**DATA SHOWN**.

==============================

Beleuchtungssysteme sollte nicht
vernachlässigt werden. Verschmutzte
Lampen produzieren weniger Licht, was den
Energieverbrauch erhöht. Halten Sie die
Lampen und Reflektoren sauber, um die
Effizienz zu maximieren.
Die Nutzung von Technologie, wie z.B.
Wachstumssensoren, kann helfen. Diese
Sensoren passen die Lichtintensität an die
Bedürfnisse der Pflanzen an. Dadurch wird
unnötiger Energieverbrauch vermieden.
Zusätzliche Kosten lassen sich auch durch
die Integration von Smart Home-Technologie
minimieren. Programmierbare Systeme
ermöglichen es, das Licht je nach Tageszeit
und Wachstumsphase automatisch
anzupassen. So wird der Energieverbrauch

==============================

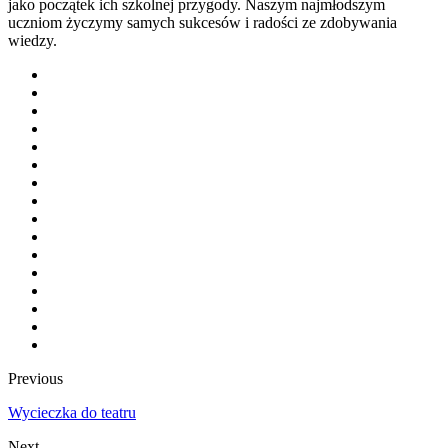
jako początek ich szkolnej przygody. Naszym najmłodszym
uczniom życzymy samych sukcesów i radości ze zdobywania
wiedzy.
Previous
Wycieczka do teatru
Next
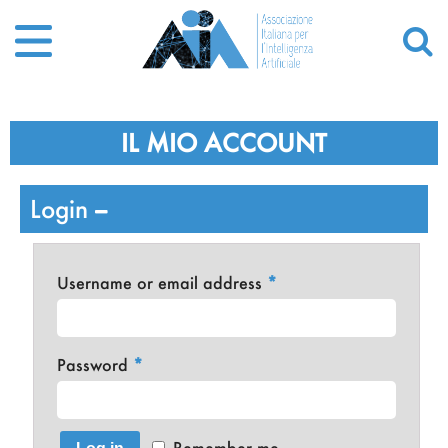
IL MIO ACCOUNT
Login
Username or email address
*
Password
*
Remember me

==============================

**WHAT TO DO**.
Will you return exactly the lines above from the one with "Beleuchtungssysteme sollte nicht" down to the one with "anzupassen. So wird der Energieverbrauch", counting both as part of the range?

**ANSWER SPACE**.
Beleuchtungssysteme sollte nicht
vernachlässigt werden. Verschmutzte
Lampen produzieren weniger Licht, was den
Energieverbrauch erhöht. Halten Sie die
Lampen und Reflektoren sauber, um die
Effizienz zu maximieren.
Die Nutzung von Technologie, wie z.B.
Wachstumssensoren, kann helfen. Diese
Sensoren passen die Lichtintensität an die
Bedürfnisse der Pflanzen an. Dadurch wird
unnötiger Energieverbrauch vermieden.
Zusätzliche Kosten lassen sich auch durch
die Integration von Smart Home-Technologie
minimieren. Programmierbare Systeme
ermöglichen es, das Licht je nach Tageszeit
und Wachstumsphase automatisch
anzupassen. So wird der Energieverbrauch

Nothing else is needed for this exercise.